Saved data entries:
=== Begin Enclosure ===
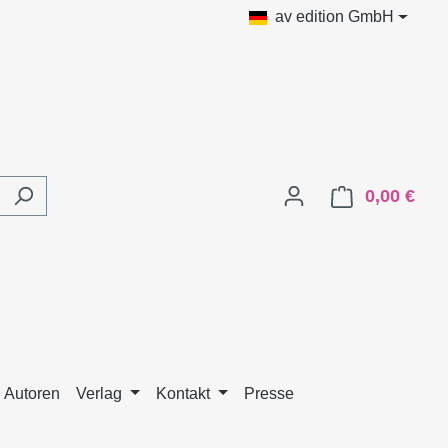
av edition GmbH
0,00 €
Ware
 Autoren
Verlag
Kontakt
Presse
=== End Enclosure ===
Activity = Repeat the entries word for word and skip the pictures.

Response below =
av edition GmbH
0,00 €
Ware
 Autoren
Verlag
Kontakt
Presse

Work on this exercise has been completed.